4 of 323 comments (clear)

  1. Yeah, right! by Anonymous Coward · · Score: 5, Insightful

    And they require non-Free software on the client's end, too.

    And I'll just bet that none of that software includes any popups, spyware or intrusive monitoring!

  2. They aren't really that great. by Jerk+City+Troll · · Score: 5, Insightful

    My former company was checking out NetAccelerator recently to resell to our clients.

    These things are a joke. The primary performance increase comes from recompressing images into really nasty JPEGs. AOL was doing this years ago (and getting blasted for it). If you turn that off, the performance improvement is not even measurable.

    Furthermore, you tend to get a lot of stale caches on your machine. Most browsers don't even get this right, so they add yet another layer of potentially buggy cache abstraction.

    No, these things are junk. They act as proxy servers and their source is closed. How can you trust them to handle your data? Even with all their compression features turned on, the performance improvement is seriously overrated. Don't bother. You simply cannot get something for nothing in cases like these.

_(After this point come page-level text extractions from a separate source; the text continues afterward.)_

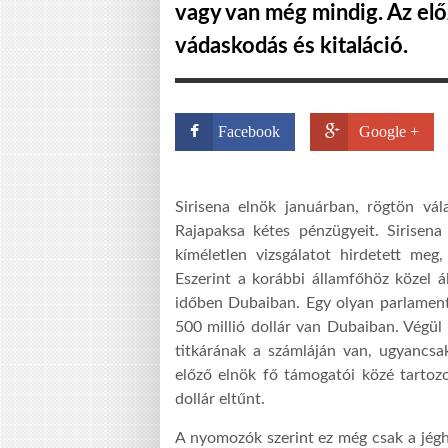
vagy van még mindig. Az elő
vádaskodás és kitaláció.
Facebook
Google +
Sirisena elnök januárban, rögtön vála
Rajapaksa kétes pénzügyeit. Sirisena
kíméletlen vizsgálatot hirdetett meg
Eszerint a korábbi államfőhöz közel á
időben Dubaiban. Egy olyan parlamenti
500 millió dollár van Dubaiban. Végül
titkárának a számláján van, ugyancs
előző elnök fő támogatói közé tartozo
dollár eltűnt.
A nyomozók szerint ez még csak a jégh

    Now, what would improve the download speed of the web is if web designers would start building standards compliant markup. Many web sites have as much as 700kb overhead in markup from tools that create loads of font tags and their ilk. Pure XHTML + CSS layout would do a hell of a lot more to speed up the web than these scams. Of course, don't take my word for it--read Zeldman.

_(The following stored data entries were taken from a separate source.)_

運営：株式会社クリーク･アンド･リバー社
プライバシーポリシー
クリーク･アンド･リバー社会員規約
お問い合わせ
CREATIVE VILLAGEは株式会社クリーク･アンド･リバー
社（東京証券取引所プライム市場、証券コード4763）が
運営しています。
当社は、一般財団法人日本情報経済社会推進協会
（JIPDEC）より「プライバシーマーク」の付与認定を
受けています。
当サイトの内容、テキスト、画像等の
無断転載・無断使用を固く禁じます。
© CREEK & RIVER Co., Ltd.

  3. Re:Awwww boo hoo by stratjakt · · Score: 5, Insightful

    Nah, this is different altogether. Gzip is not the alpha and omega of compression.

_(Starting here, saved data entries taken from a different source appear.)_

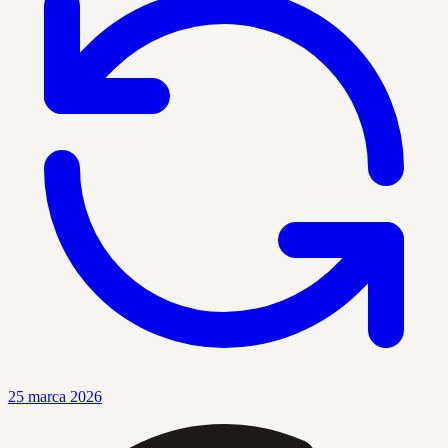
25 marca 2026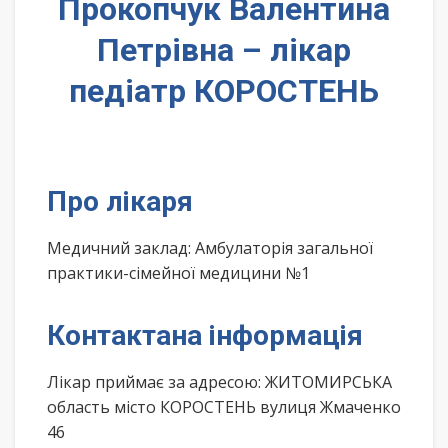
Прокопчук Валентина
Петрівна – лікар
педіатр КОРОСТЕНЬ
Про лікаря
Медичний заклад: Амбулаторія загальної
практики-сімейної медицини №1
Контактана інформація
Лікар приймає за адресою: ЖИТОМИРСЬКА
область місто КОРОСТЕНЬ вулиця Жмаченко
46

    Different algorithms lend themselves better to different applications, so it seems to me a good accelerator would use a mix of algorithms based on MIME type.

    Ie; is the source data formatted in 24 byte words? 16 bit words? 8 bit words? If you have 8 bit data you don't want to look at 16 bit chunks, because then the string "abacadaeafag" doesnt compress for you. Dictionary sizes and blah blah blah... Even format conversion - turn all those BMPs that dingbats put on their pages into PNGs or lossless jpegs..

    And as for caching, it seems to me like more of a prefetch than a squid-type cache.. Ie, you request page, proxy at IP gets page, compresses it on the fly, then sends it. Caching it locally is more of an advantage WRT latency, not throughput.

    There's a lot of common sense tricks you could use. And according to these articles, they work.

    --
    I don't need no instructions to know how to rock!!!!
  4. Tests by PC World, PC Magazine and CNET show ... by noahbagels · · Score: 5, Insightful

    That's about all the article had to say:

    Tests by PC World, PC Magazine and CNET show

    These are the same magazines with full color, multi-page reviews of the new 0.025% faster hardware. They are the same magazines that review each micro$oft product and say that the TCO is lower than ever before. Take one look at any of their websites, and you will see:

    These magazines are Advertisements

    Taking anything from them seriously is like taking a presidential speech to be a serious economic discussion, or taking a realtor's web-site as gospel in the market.

    Funny - just went to CNET.com to research my post, and guess what? Over 50% of the page is advertising. The rest is 'reviews' of which 100% have links to affiliate programs to purchase said hard/software and give a kickback to CNET.

    They will try hard to sell anything, and get their commission. It's like they are the used car salesman of the internet - only everything is new and they don't look you in the eyes when lying to you.